● Dataset content:
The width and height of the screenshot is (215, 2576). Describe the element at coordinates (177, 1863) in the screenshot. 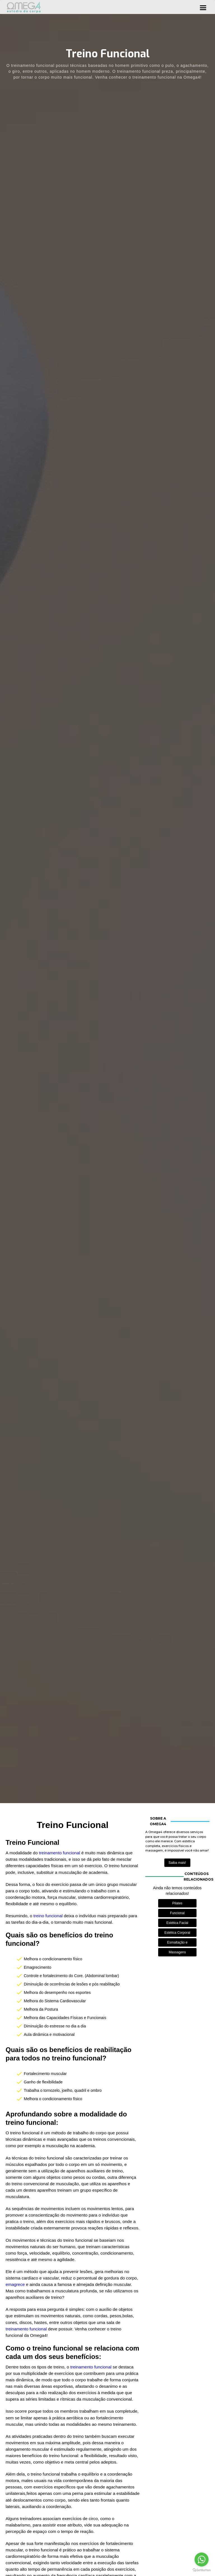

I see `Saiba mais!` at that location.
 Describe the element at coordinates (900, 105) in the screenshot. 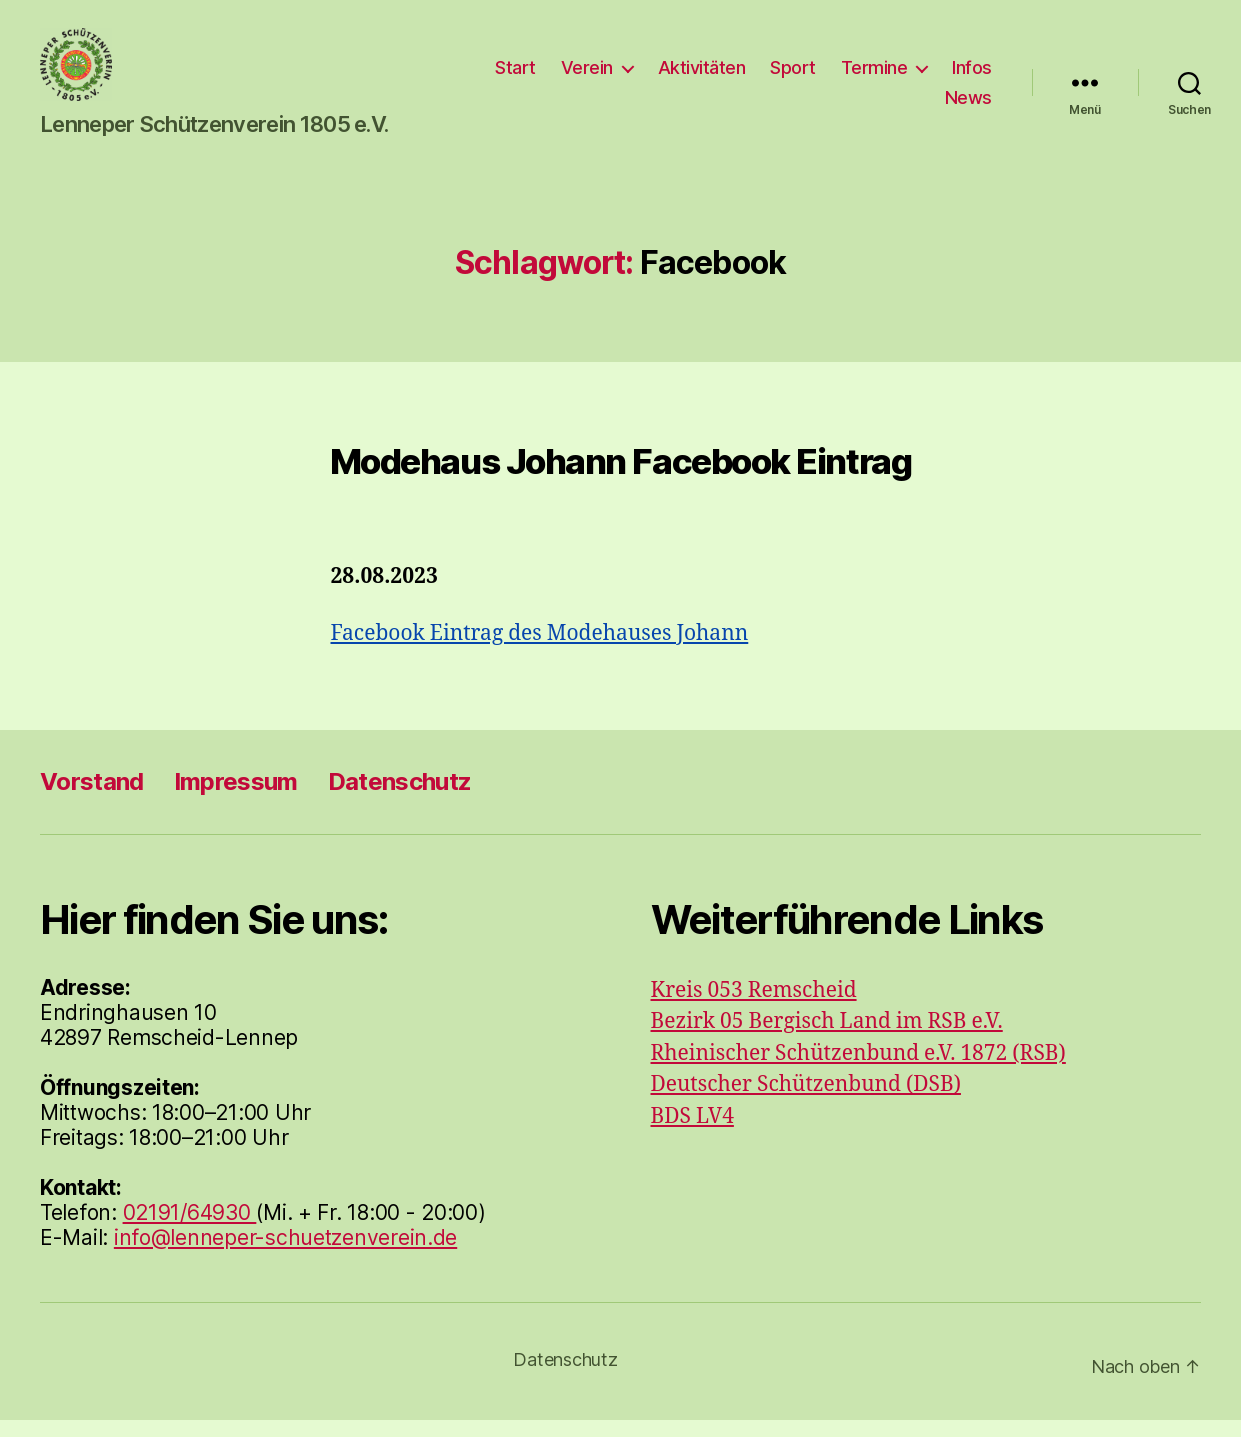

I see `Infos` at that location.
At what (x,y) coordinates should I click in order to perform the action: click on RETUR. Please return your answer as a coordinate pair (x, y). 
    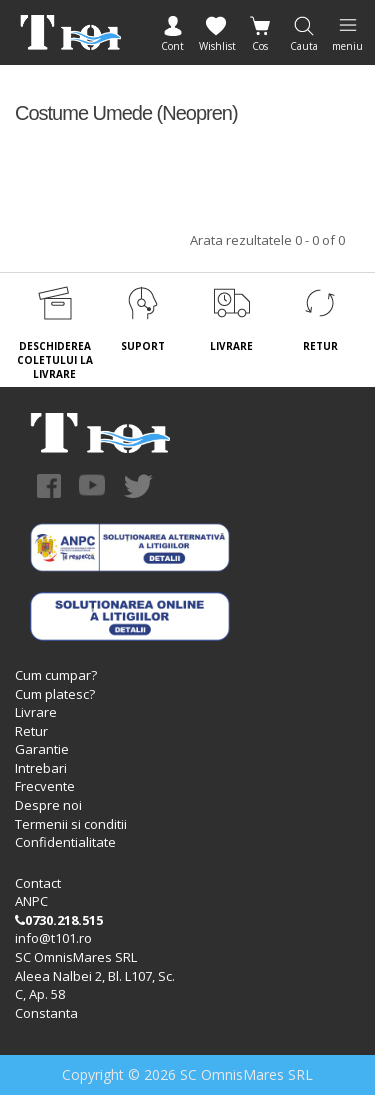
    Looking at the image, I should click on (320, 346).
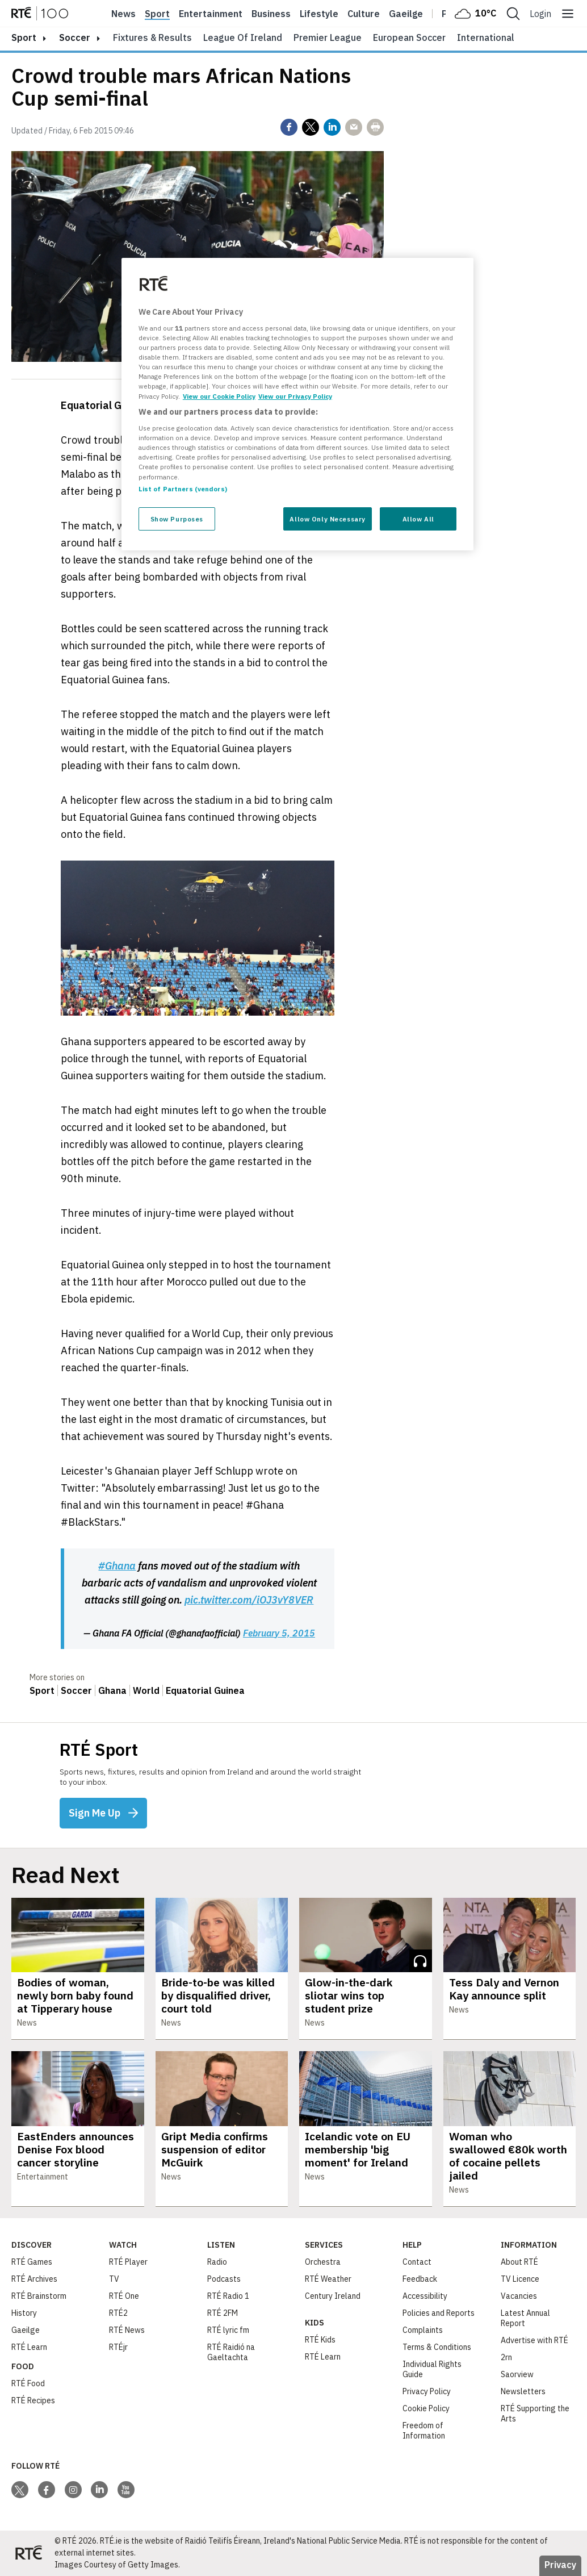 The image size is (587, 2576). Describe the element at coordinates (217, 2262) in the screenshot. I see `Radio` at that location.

● Instructions to follow: Please repeat the entries above exactly, leaving out any pictures.

● Task solution:
The width and height of the screenshot is (215, 2576). Describe the element at coordinates (177, 1863) in the screenshot. 

I see `Saiba mais!` at that location.
 Describe the element at coordinates (900, 105) in the screenshot. 

I see `Infos` at that location.
At what (x,y) coordinates should I click in order to perform the action: click on RETUR. Please return your answer as a coordinate pair (x, y). 
    Looking at the image, I should click on (320, 346).
 The image size is (587, 2576). Describe the element at coordinates (217, 2262) in the screenshot. I see `Radio` at that location.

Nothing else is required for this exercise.